Saved entries
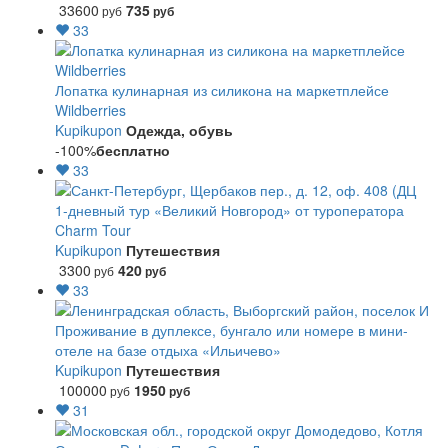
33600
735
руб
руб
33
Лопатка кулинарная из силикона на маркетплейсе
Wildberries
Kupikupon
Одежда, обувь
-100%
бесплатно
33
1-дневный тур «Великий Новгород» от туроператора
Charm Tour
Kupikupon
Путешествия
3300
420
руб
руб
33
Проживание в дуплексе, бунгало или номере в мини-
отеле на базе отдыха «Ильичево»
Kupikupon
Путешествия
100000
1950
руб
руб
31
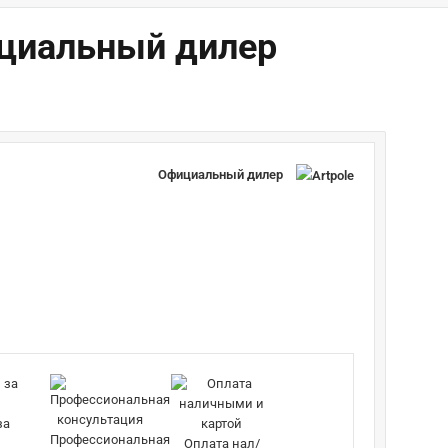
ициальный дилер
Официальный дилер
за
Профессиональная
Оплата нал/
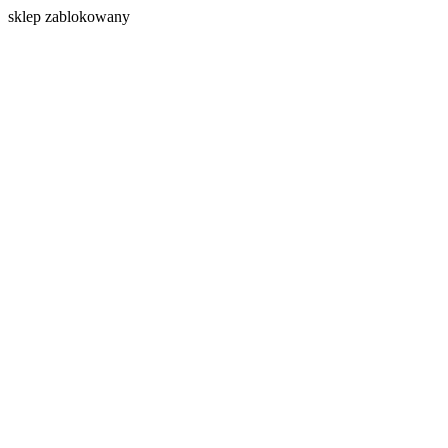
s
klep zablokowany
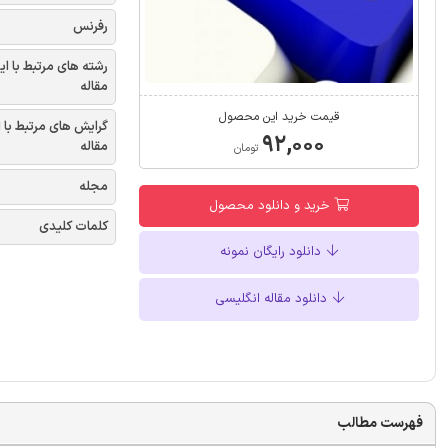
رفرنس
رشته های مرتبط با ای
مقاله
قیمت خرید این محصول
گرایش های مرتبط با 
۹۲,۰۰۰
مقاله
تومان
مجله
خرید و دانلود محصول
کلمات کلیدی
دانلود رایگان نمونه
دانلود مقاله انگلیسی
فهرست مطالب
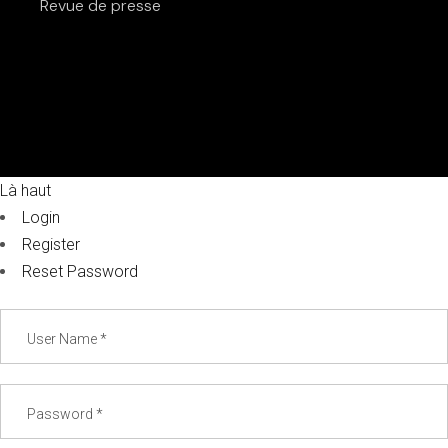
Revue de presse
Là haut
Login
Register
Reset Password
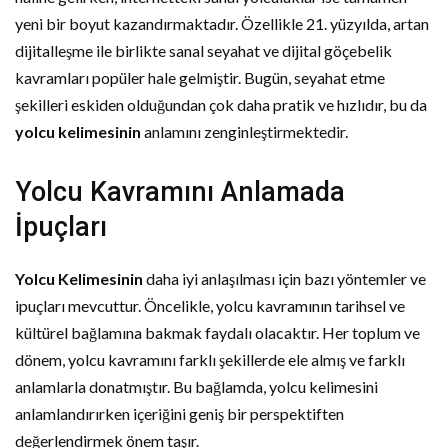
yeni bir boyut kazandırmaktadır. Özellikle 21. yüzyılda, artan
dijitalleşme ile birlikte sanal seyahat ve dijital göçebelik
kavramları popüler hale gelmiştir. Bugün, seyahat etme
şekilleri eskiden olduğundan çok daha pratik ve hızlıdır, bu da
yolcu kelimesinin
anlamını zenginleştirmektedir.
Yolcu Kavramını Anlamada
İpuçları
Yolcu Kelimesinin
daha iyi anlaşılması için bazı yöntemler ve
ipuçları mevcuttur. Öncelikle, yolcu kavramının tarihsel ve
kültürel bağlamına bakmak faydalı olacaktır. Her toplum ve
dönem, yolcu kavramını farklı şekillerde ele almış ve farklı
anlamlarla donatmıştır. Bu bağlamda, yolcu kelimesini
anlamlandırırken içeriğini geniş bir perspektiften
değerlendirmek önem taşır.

*Work to be completed*
Search the data for "daha". Copy every matching line.

*Task result*
şekilleri eskiden olduğundan çok daha pratik ve hızlıdır, bu da
daha iyi anlaşılması için bazı yöntemler ve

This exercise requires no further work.